L’Italia sulle orme di chi sbaglia I nostri militari tornano in Libia

Cento anni dopo i nostri soldati torneranno a calcare le sabbie libiche. Cent'anni dopo la guerra alla Turchia del 1911 e la conquista dell'ex colonia il ministro della Difesa annuncia l'invio di dieci consiglieri militari per appoggiare i ribelli di Bengasi. Ma stavolta guerra e conquista son l'ultimo degli obbiettivi. Dieci consiglieri non si negano a nessuno. Soprattutto in una partita cruciale come quella libica. La decisione annunciata ieri da Ignazio La Russa è l'inevitabile risposta all'invio d'altrettanti istruttori militari comunicato da Londra e Parigi. La risposta fa parte del gioco. Anche se non è il nostro gioco. Anche se è un gioco orchestrato da alleati che si muovono più sulla linea della competizione politica ed economica che dell'intesa militare. Proprio per questo non possiamo abbandonar la partita. Né regalarla a chi, fin qui, ha soltanto inanellato errori e passi falsi.
Lo scenario che ci costringe ad allinearci con l'escalation voluta da Londra e Parigi è quello di un conflitto statico e improduttivo. Uno scenario caratterizzato dall'incapacità e dall'inconsistenza militare dei ribelli di Bengasi e dall'assenza di un Bruto o di un Badoglio capace di sostituire il raìs. I principali artefici di questo pantano bellico non siamo noi, ma Washington, Parigi e Londra. La decisione di varare la risoluzione sulla "no fly zone" e avviare le operazioni militari è tutta della Casa Bianca. Una decisione seguita dal clamoroso addio alle armi dell'aviazione statunitense. Con l'uscita di scena dei top gun americani Londra e Parigi si ritrovano prigioniere delle proprie scelte politiche. Non hanno il coraggio di premere sull'acceleratore dei bombardamenti per sloggiare Muammar Gheddafi e famiglia, ma neppure la capacità di trovargli una valida alternativa.
L'errore più plateale lo commette l'intelligence britannica dopo la defezione del ministro degli esteri libico Mussa Kussa. L'MI6 britannico è l'organizzazione che meglio conosce, assieme ai nostri servizi segreti, la trama del potere libico.
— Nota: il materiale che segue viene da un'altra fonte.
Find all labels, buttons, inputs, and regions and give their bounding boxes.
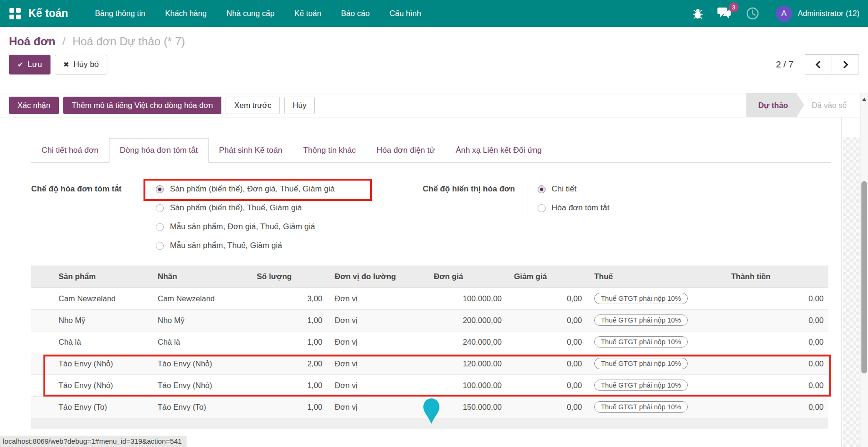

Lo stesso Kussa valuta, prima di volare da Tunisi a Londra, la possibilità di offrire a Roma la propria collaborazione. A fargli preferire la capitale inglese sono i rapporti personali stretti nel 2003 quando ha patteggiato con i vertici dell'MI6 la consegna dei piani nucleari libici. La scelta è quanto mai errata. Temendo per la propria rispettabilità internazionale Londra smentisce qualsiasi patto con il fuggitivo e annuncia di esser pronta a consegnarlo alla Corte Internazionale. Da quel momento a Tripoli cambia l'aria. I possibili protagonisti di una congiura anti raìs tirano i remi in barca, gli aspiranti Badoglio abbandonano una partita in cui non è garantita neppure l'immunità. Da quel momento l'avventura libica diventa stallo, palude, pantano. Consapevoli di non poter contare né sugli inaffidabili ribelli di Cirenaica nè su un'improbabile congiura in Tripolitania, Londra e Parigi spingono la Nato verso un'escalation subdola e silenziosa. Mettono un piede sul terreno inviando consiglieri militari a Bengasi, tengono gli occhi su Misurata, la città assediata capace di offrire il pretesto migliore per lanciare un intervento di terra travestito da operazione umanitaria.
Il piano esiste già. Si chiama Eufor Libya, l'ha messo a punto la responsabile per la sicurezza europea Catherine Ashton e prevede il dispiegamento di mille soldati per aprire un corridoio umanitario e rompere l'assedio di Misurata. Il vero trappolone di quel piano è il comando offerto in precedenza al nostro Paese. Con il comando insediato a Roma e la guida delle operazioni nelle mani di un ammiraglio italiano il nostro Paese non potrebbe tirarsi indietro. Proprio per questo dobbiamo assecondar le mosse di Londra e Parigi.

Dobbiamo evitare di ritrovarci scavalcati prima di aver concertato un piano d'azione con la Germania e gli altri alleati contrari ad un intervento di terra. Proprio per questo dobbiamo continuare a collaborare, ma anche perseguire autonomamente la ricerca di un successore di Gheddafi in grado di garantire la difesa dei nostri interessi energetici e geopolitici.